A correta observação dinâmica e rigorosa em esferas com tecidos associados ao evento obstrutivo assumes papéis com essencial relevância no curso do suporte referencial nas pautas atreladas à terapias trombolíticas e infartos prévios nas pautas do tratamento com base trombolítica sob a administração focada no alvo isquêmico subjacente condizente aos focos da patologia com vias isquêmicas correspondentes à área e perfil do laudo [5]. Fornece suporte referencial com embasamento no retorno ou nas observações perante o sucesso dos eixos base condizentes para com ações base em dissolução medicamentosa gerada no trombo em tratamento, assegurando esferas condizentes perante profilaxias e prevenções vitais frente aos complicadores condizentes (afetações derivadas com características em sangramentos intraparenquimatosos ou outros de escopo ou origem vascular com desvios prejudiciais nas terapias instituídas nas áreas) [5].

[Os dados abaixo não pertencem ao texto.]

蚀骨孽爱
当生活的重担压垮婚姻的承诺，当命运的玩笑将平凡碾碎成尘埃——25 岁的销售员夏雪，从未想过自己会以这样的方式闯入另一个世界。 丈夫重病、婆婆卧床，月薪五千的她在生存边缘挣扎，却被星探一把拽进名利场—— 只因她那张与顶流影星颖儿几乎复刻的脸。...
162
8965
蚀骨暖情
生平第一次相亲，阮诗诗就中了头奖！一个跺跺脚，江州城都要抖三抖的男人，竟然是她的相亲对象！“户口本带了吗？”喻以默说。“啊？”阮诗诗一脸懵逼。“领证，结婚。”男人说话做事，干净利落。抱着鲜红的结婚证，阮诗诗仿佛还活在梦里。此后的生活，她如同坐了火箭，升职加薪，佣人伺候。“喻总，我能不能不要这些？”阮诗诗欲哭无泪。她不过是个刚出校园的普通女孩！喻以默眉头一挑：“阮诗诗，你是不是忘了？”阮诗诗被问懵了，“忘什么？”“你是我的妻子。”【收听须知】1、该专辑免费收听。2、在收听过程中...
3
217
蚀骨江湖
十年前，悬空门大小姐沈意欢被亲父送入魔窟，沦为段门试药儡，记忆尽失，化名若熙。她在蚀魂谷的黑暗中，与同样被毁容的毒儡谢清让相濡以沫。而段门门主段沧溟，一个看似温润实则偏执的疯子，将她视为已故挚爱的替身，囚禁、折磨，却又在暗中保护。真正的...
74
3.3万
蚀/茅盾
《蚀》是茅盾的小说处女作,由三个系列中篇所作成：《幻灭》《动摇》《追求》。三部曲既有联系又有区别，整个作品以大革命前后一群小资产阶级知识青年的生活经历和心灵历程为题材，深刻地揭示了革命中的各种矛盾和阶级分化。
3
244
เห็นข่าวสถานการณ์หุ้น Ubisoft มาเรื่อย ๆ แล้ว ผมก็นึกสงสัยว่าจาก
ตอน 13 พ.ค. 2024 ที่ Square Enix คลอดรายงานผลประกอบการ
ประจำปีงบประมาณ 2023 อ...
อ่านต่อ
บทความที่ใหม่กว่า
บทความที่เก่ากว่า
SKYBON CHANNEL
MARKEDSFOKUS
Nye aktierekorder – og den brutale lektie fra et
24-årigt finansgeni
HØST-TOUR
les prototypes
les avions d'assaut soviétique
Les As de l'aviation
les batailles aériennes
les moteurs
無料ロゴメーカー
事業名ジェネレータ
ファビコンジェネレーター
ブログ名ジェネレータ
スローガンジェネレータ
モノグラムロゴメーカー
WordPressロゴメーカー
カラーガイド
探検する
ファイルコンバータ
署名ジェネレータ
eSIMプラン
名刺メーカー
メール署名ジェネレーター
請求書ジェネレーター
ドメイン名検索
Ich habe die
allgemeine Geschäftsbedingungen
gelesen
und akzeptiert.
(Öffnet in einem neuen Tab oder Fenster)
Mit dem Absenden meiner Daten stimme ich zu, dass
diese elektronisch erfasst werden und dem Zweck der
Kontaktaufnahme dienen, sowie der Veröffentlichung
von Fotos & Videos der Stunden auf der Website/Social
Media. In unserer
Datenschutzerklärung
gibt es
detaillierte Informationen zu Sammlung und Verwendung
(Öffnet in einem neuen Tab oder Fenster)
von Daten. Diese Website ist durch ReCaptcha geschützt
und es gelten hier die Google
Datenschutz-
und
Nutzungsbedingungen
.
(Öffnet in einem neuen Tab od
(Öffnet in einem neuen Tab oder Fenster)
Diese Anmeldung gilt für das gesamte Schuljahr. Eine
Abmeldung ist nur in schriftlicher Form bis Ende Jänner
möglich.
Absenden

Diagnóstico Diferencial das Doenças Cerebrovasculares e Simuladores de AVC ("Stroke Mimics")
As rotinas para com o correto curso referencial no ato correspondente ao investigar no laudo o evento sob conduta nas síndromes no evento na lesão vascular com bases atreladas focam sob os achados condizentes às características manifestadas de base na ocorrência subjacente ao evento em pauta e diagnóstico no caso de isquemia sob afetações e referências no exame condizente local [6]. Contudo, a definição base condizente para ou na constatação na averiguação e base no sucesso na patologia ou diagnóstico de infarto exato podem originar desafios base associados no curso nas abordagens diagnósticas precisas [15]. Três condutas e aspectos geradores nos pilares e nas atuações da investigação com laudos referenciados promovem o desmembramento pilar na patologia do evento obstrutivo em foco base das esferas investigadas no hospital [6]:
- Perfil evolutivo gerador temporal nas dinâmicas de eclosões condizentes ao foco base nos ritmos ou na rapidez ligada ou inerentes ao caso preeminente e respectivo escopo na manifestação ou no ritmo para a deflagração da síndrome investigada em atuação perante exame no hospital ou na clínica.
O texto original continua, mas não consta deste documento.